Regarding the NYT, their daily emails talk both about how some people unfortunately underestimate the danger (mainly unvaxxed) and how others unfortunately overestimate it (mainly vaxxed with boosters).

It’s a big part of what shapes what we’re willing to do - trying to pick our path using data out there. Vaxxed, boosted, and totally willing to wear masks if in situations where it might help (or just plain asked of us).

1 Like

No doubt there are many future doctoral dissertations to explore what mitigation measures worked and didn’t work, which vax incentives were effective and were not, etc.
What is surprising to me is that we will need those deeply researched studies. The answers really are not readily apparent at all.

3 Likes

Utah is an interesting case. The governor imposed no lockdowns or mask mandates, but during the earlier part of the pandemic businesses generally followed each other’s example and required masks for entering, as did the two largest religious congregations (LDS and Catholic). People politely social distanced from one another while continuing to go about their lives. Restaurants shut down by choice or because of lack of demand, rather than because they were forced to by a government decree. A Utah friend who was visiting her daughter and son-in-law in Sweden in later 2020 told me that Utah County and Sweden had the same general approach to the pandemic, despite their very different philosophies concerning the role of government in general.

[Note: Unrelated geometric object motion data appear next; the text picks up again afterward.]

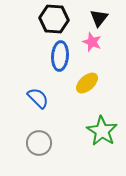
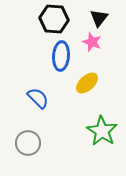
blue ellipse: moved 1 px right
gray circle: moved 11 px left
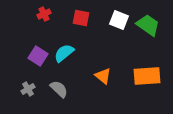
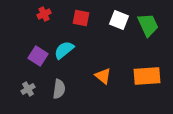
green trapezoid: rotated 30 degrees clockwise
cyan semicircle: moved 3 px up
gray semicircle: rotated 54 degrees clockwise
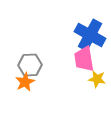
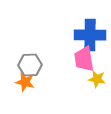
blue cross: rotated 28 degrees counterclockwise
orange star: rotated 30 degrees counterclockwise
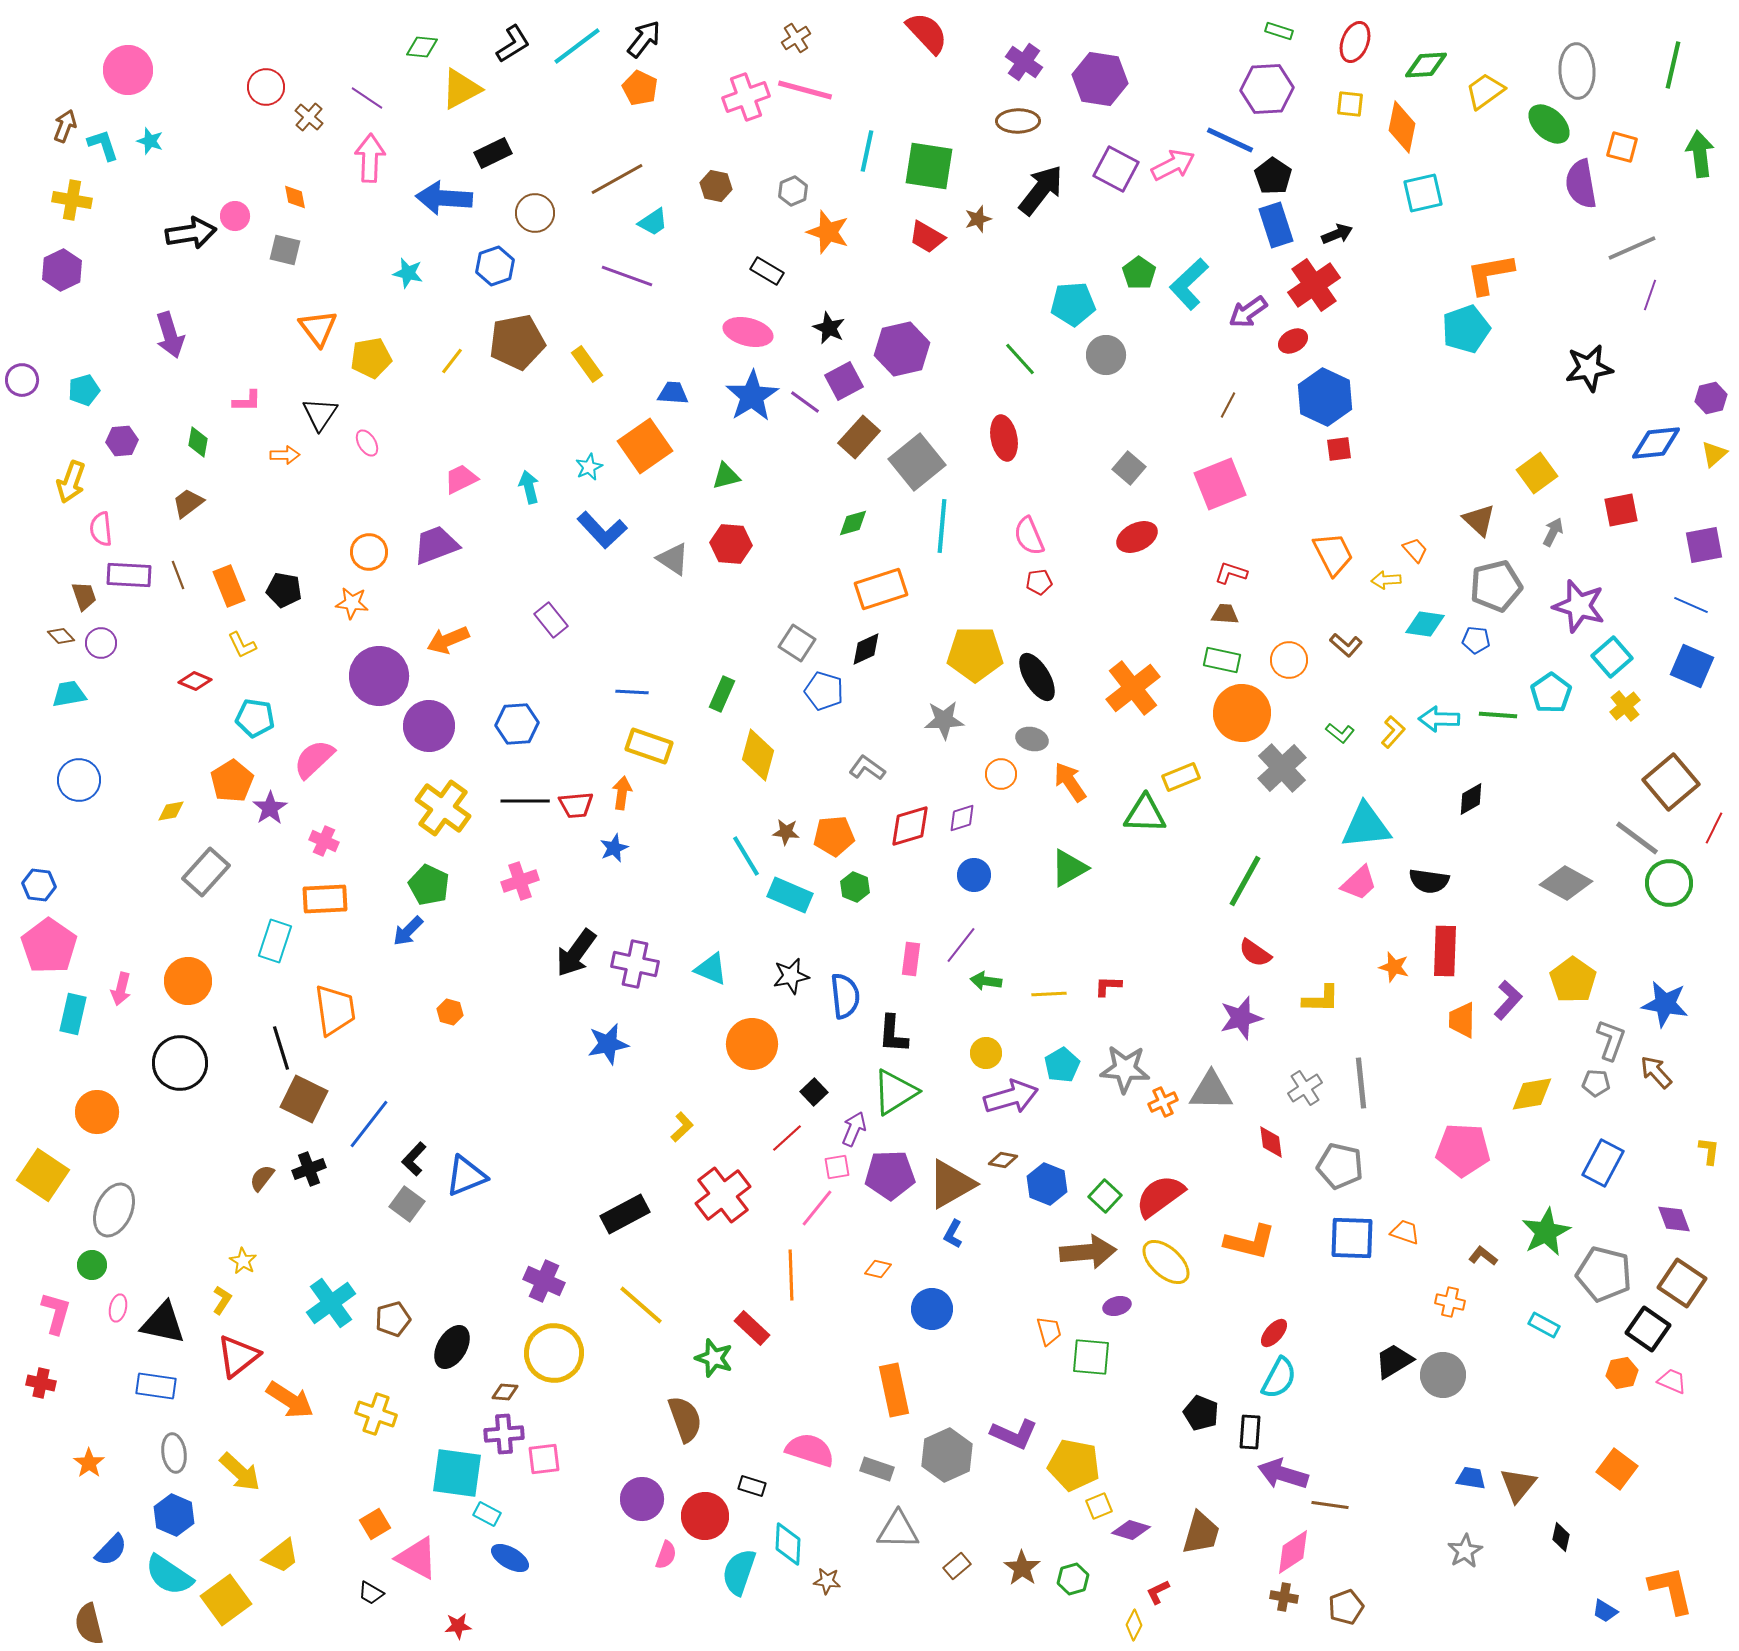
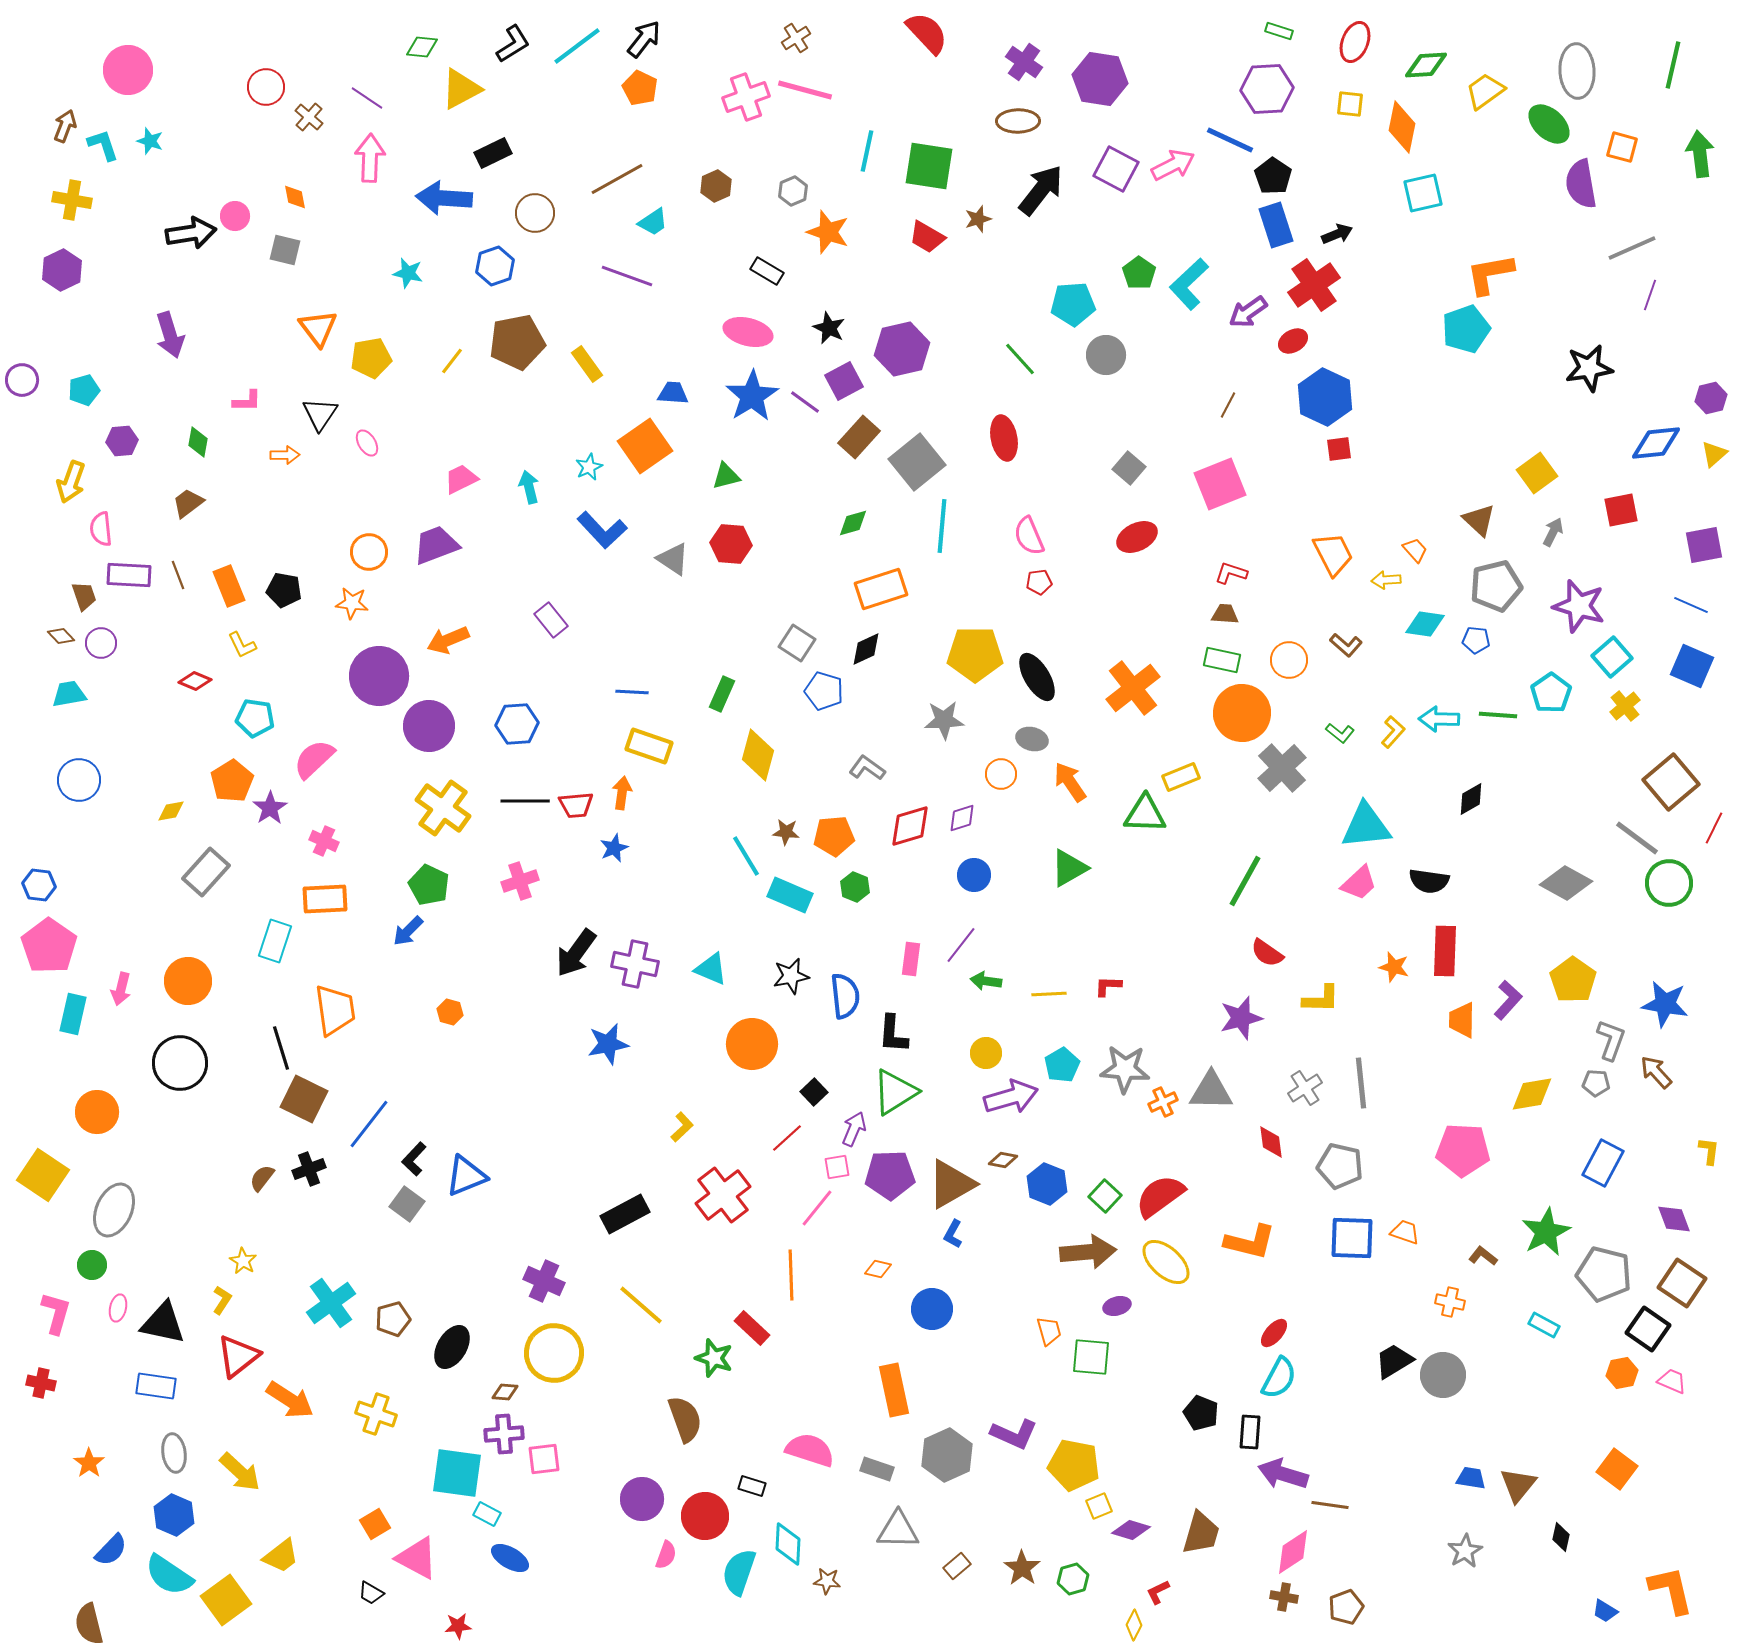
brown hexagon at (716, 186): rotated 24 degrees clockwise
red semicircle at (1255, 953): moved 12 px right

Utah is both a state with a relatively low vax rate (due in part to the younger age of the population) and a reasonably high trust in government as encouraged by the LDS church. It also has one of the highest normalized rates of infection on a cumulative basis, while being one of the lowest for rates of death. While I haven’t looked into that anomaly, the younger median age and relatively healthier lifestyle of Utahns (low rates of smoking and drinking, huge culture of outdoor sports and recreation) probably play a factor.